Security news that informs and inspires

Bug Allows Bypass of Code-Signing Tools on Macs

A bug in the way that some third-party tools treated the Apple code-signing API in macOS and older versions of OS X could allow an attacker to make malicious files seem like legitimately signed ones and slip them past many security tools.

The weakness affects a number of apps, including VirusTotal and Santa from Google, Facebook’s OSQuery, Carbon Black’s Cb Response, and several tools from Objective-See, among others. Researcher Josh Pitts, who discovered the issue, found that in some cases poorly implemented code-signing APIs will treat unsigned files that are grouped with files signed by Apple as the same. Using this weakness, an attacker could bypass the code-signing checks that the third-party tools use to ensure that files are legitimate and get malicious code onto a target machine. There have been several other instances of vulnerabilities in OS-level code-signing checks, but Pitts said this weakness is simpler to exploit.

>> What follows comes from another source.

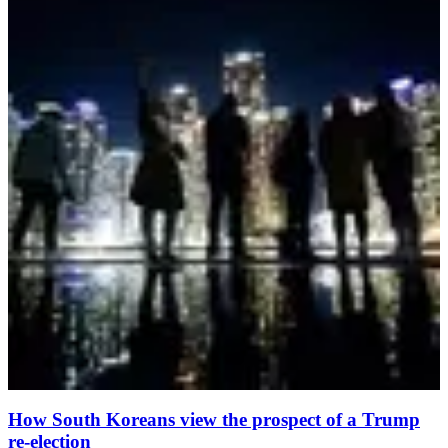
How South Koreans view the prospect of a Trump
re-election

“Unlike some of the prior work, this current vulnerability does not require admin access, does not require JIT’ing code, or memory corruption to bypass code signing checks. All that is required is a properly formatted Fat/Universal file and code signing checks return valid,” Pitts, a researcher at Okta, said in a post explaining the issue.

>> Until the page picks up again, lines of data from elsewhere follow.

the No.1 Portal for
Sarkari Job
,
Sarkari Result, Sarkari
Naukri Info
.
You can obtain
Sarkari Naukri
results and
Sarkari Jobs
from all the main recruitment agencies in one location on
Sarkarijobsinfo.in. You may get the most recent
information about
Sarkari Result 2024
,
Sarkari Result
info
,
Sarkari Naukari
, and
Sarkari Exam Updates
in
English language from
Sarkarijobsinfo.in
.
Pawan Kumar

“This vulnerability exists in the difference between how the Mach-O loader loads signed code vs how improperly used Code Signing APIs check signed code and is exploited via a malformed Universal/Fat Binary.”

“Unlike some of the prior work, this current vulnerability does not require admin access."

Code signing is an important signal for operating systems and third-party apps that a given file is legitimate and should be trusted. Security tools often will implicitly trust signed files, especially those signed by a platform vendor such as Apple. The method that Pitts developed exploits that inherent trust by bundling ad-hoc signed files with one or more signed by Apple. In order for the attack to work, the first file in the bundle has to be signed by Apple.

“Without passing the proper SecRequirementRef and SecCSFlags, the code signing API (SecCodeCheckValidity) will check the first binary in the Fat/Universal file for who signed the executable (e.g. Apple) and verify no tampering via the cryptographic signature; then the API will check each of the following binaries in the Fat/Universal file to ensure the Team Identifiers match and verify no tampering via containing cryptographic signature but without checking the CA root of trust,” Pitts wrote.

Pitts notified Apple of his findings in February and a month later the company said it didn’t see this as a security problem it needed to fix and it would be up to the third-party app developers to make changes to their tools. He contacted all of the affected vendors and also notified the CERT/CC.

Pitts recommends that users install updated versions of the affected third-party apps as they become available.